Cette discrète introduction d'une image orthographique des mots laisse perplexe… Comment obtenir du débutant une reconnaissance visuelle et sonore, nécessairement précise pour mener au sens, sans passer par le phono-graphème ? Comment mémoriser leur déroulement exact sans syllabation ?

Cette voie directe améliorée nous renvoie directement à l'indirecte. Entre la silhouette du mot, exploitée par les théoriciens depuis trente ans et qui se révèle notoirement insuffisante, et son image orthographique préalable maintenant indispensable, se glisse la structuration du "schème", décrit dans mon livre au chapitre "Lecture et fonction symbolique". Défini par Le Robert comme étant "une forme de mouvement intérieur et non la représentation d'une forme" et "la structure d'une conduite opératoire", il impose l'utilisation systématique et spontanée du code dans tout acte de lecture.
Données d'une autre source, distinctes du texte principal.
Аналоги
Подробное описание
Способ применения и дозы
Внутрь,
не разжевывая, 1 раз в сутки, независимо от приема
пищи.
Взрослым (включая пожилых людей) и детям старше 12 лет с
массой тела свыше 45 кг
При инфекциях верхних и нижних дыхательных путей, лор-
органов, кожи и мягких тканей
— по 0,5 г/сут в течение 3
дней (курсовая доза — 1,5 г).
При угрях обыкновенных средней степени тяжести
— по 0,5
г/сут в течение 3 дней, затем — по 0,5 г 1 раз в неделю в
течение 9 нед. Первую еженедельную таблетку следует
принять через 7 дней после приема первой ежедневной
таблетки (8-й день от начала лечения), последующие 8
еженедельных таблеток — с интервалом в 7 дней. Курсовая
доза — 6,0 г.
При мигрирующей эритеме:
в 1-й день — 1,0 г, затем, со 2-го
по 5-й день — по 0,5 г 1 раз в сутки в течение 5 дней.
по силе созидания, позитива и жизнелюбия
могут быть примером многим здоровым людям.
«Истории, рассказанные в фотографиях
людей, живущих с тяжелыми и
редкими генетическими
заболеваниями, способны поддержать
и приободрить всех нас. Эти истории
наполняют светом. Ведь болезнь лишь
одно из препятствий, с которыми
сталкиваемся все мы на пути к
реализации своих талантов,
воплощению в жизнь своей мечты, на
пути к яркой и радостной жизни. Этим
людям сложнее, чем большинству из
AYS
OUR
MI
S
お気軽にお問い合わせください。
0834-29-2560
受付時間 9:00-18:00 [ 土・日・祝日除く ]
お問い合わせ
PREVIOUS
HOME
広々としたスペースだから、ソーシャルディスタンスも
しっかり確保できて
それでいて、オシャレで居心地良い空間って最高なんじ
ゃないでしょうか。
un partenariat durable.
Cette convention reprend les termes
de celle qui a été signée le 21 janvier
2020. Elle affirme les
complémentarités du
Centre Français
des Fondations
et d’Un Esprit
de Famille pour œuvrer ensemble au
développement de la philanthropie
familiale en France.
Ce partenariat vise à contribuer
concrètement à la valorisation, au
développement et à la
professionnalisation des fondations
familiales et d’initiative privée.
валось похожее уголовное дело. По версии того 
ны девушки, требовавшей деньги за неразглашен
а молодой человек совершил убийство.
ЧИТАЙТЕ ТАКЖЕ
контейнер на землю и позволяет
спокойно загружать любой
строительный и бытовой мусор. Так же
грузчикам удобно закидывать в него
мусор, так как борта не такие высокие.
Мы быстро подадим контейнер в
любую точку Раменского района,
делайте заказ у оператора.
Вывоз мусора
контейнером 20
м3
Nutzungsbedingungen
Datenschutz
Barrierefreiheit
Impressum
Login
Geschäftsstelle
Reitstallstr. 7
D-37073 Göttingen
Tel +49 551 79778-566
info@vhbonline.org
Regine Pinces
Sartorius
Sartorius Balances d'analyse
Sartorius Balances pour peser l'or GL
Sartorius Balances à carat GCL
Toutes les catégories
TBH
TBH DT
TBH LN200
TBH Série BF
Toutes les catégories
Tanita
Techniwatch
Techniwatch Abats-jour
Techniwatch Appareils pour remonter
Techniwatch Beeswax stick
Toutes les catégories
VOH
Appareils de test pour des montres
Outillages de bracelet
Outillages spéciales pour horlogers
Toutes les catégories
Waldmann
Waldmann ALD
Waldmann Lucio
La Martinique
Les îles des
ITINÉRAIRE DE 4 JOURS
Ainsi, depuis peu, l'échec massif aidant, des chercheurs pédagogiques retournent au "phono-centrisme", décrié par ces mêmes théoriciens, qui rend à la lettre sa valeur d'unité de traitement de la lecture. Mais dans les nouveaux programmes de maternelle, nous pouvons lire : "La première conquête est certainement celle qui permet de comprendre que le mot écrit renvoie au mot oral" ; la seconde sera "de prendre conscience que l'écrit est composé de mots séparés" ; et, placée en troisième position, la "construction du système alphabétique" - formule ambiguë dont on aimerait connaître l'objectif exact - laisse l'attention et l'intérêt de l'enfant porter sur le mot, ce qui l'oriente vers sa mémorisation.

L'acte de lecture est encore éludé. L'enfant, sachant depuis qu'il sait parler pourquoi on lit, n'attend pourtant que d'apprendre comment on lit.

Entre le "tête-à-queue" du CP et son image orthographique (dont le mode d'acquisition n'est pas précisé) et la découverte, en maternelle, du mot avant celle du principe alphabétique, les nouvelles directives de l'Éducation nationale concernant la lecture tournent en rond.

 

RÉFÉRENCES

• Qu'apprend-on à l'école maternelle?, CNDP, 2002, 159 p., 4,90 €

• Qu'apprend-on à l'école élémentaire?, CNDP, 2002, 287 p., 9,90 €

• Colette Ouzilou, orthophoniste depuis trente ans, a publié l'année dernière Dyslexie, une vraie-fausse épidémie aux Presses de la Renaissance.